▶ **Your task**
What are the lines, copied exactly, from the one containing "Segment every instance" through the last line of the records below, both included?

▶ **Available data**

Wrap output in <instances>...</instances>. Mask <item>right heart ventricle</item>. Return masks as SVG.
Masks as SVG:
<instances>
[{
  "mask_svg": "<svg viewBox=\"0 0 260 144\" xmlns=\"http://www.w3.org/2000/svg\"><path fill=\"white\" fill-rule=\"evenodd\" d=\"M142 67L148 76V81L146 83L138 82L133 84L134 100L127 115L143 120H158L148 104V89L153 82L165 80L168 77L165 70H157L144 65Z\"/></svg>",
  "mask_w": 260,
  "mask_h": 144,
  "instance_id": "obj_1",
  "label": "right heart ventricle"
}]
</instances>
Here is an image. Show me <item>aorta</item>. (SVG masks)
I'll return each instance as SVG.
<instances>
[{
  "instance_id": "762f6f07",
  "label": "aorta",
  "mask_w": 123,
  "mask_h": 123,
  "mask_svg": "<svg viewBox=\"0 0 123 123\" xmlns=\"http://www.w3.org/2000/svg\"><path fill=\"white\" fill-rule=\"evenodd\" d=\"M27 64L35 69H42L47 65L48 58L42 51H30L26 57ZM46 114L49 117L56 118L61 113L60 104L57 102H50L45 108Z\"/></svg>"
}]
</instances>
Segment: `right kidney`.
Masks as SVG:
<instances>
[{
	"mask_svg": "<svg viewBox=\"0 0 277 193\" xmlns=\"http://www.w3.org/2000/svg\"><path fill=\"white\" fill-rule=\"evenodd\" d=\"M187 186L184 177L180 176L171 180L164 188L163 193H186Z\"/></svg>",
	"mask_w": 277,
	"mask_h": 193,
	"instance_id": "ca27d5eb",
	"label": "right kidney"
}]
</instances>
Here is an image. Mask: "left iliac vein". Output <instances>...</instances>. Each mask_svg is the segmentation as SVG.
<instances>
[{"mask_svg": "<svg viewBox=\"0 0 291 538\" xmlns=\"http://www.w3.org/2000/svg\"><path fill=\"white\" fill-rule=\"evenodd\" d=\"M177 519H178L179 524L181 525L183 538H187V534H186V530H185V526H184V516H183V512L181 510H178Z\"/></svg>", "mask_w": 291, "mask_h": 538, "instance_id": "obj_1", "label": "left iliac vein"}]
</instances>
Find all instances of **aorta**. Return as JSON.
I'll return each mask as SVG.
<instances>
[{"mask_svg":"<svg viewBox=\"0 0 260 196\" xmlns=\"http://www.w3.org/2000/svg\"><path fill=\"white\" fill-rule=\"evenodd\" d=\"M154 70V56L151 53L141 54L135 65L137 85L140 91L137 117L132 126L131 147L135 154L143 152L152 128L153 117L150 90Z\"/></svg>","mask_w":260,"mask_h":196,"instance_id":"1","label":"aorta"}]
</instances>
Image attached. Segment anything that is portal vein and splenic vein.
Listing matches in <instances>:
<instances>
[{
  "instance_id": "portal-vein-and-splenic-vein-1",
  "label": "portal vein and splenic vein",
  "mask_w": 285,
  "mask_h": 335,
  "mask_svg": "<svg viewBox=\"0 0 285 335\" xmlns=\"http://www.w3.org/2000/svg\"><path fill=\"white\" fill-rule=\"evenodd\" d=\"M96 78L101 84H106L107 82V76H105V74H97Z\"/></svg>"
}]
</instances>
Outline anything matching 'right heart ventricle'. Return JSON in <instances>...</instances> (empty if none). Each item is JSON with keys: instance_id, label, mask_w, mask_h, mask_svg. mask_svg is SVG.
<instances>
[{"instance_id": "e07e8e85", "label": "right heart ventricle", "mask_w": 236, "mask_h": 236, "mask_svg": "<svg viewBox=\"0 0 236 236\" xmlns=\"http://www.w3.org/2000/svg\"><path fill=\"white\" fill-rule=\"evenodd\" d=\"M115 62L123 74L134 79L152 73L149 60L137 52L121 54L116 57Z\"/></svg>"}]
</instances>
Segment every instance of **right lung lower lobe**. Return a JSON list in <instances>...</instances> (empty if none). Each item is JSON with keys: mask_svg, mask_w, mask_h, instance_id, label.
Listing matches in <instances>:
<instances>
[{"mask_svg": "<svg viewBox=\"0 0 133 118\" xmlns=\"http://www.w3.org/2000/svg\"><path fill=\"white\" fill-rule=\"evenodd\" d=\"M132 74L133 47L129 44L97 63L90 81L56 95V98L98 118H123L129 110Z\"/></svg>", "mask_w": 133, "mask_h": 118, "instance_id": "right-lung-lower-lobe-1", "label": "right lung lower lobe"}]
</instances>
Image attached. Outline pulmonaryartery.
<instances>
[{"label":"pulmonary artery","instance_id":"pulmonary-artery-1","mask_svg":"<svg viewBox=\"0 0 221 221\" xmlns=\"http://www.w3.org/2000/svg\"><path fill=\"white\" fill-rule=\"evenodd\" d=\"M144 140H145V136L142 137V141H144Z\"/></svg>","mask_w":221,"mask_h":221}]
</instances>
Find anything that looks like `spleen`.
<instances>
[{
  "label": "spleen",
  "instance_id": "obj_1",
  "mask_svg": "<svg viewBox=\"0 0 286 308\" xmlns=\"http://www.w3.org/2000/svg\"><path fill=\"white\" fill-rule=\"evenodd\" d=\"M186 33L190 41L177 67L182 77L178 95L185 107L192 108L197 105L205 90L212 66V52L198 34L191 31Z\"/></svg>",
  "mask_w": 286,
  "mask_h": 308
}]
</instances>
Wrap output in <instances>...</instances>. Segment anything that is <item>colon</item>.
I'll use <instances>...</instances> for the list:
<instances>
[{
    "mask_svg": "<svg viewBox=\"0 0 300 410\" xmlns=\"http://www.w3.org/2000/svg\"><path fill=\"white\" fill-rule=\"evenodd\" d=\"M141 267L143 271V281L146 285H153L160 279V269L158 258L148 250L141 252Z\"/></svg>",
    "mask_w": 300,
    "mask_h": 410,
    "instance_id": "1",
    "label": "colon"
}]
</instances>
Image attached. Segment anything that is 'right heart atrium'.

▶ **Problem solution**
Segment every instance of **right lung lower lobe**. Return a JSON list in <instances>...</instances> (empty if none). Each item is JSON with keys: mask_svg, mask_w, mask_h, instance_id, label.
Listing matches in <instances>:
<instances>
[{"mask_svg": "<svg viewBox=\"0 0 133 118\" xmlns=\"http://www.w3.org/2000/svg\"><path fill=\"white\" fill-rule=\"evenodd\" d=\"M132 74L133 47L129 44L97 63L90 81L56 95V98L98 118H123L129 110Z\"/></svg>", "mask_w": 133, "mask_h": 118, "instance_id": "right-lung-lower-lobe-1", "label": "right lung lower lobe"}]
</instances>
Image attached. Outline pulmonaryartery.
<instances>
[{"label":"pulmonary artery","instance_id":"pulmonary-artery-1","mask_svg":"<svg viewBox=\"0 0 221 221\" xmlns=\"http://www.w3.org/2000/svg\"><path fill=\"white\" fill-rule=\"evenodd\" d=\"M144 140H145V136L142 137V141H144Z\"/></svg>","mask_w":221,"mask_h":221}]
</instances>
Find anything that looks like `spleen`.
<instances>
[{
  "label": "spleen",
  "instance_id": "obj_1",
  "mask_svg": "<svg viewBox=\"0 0 286 308\" xmlns=\"http://www.w3.org/2000/svg\"><path fill=\"white\" fill-rule=\"evenodd\" d=\"M186 33L190 41L177 67L182 77L178 95L185 107L192 108L197 105L205 90L212 66V52L198 34L191 31Z\"/></svg>",
  "mask_w": 286,
  "mask_h": 308
}]
</instances>
Wrap output in <instances>...</instances>. Segment anything that is <item>colon</item>.
I'll use <instances>...</instances> for the list:
<instances>
[{
    "mask_svg": "<svg viewBox=\"0 0 300 410\" xmlns=\"http://www.w3.org/2000/svg\"><path fill=\"white\" fill-rule=\"evenodd\" d=\"M141 267L143 271V281L146 285H153L160 279V269L158 258L148 250L141 252Z\"/></svg>",
    "mask_w": 300,
    "mask_h": 410,
    "instance_id": "1",
    "label": "colon"
}]
</instances>
Image attached. Segment anything that is 'right heart atrium'.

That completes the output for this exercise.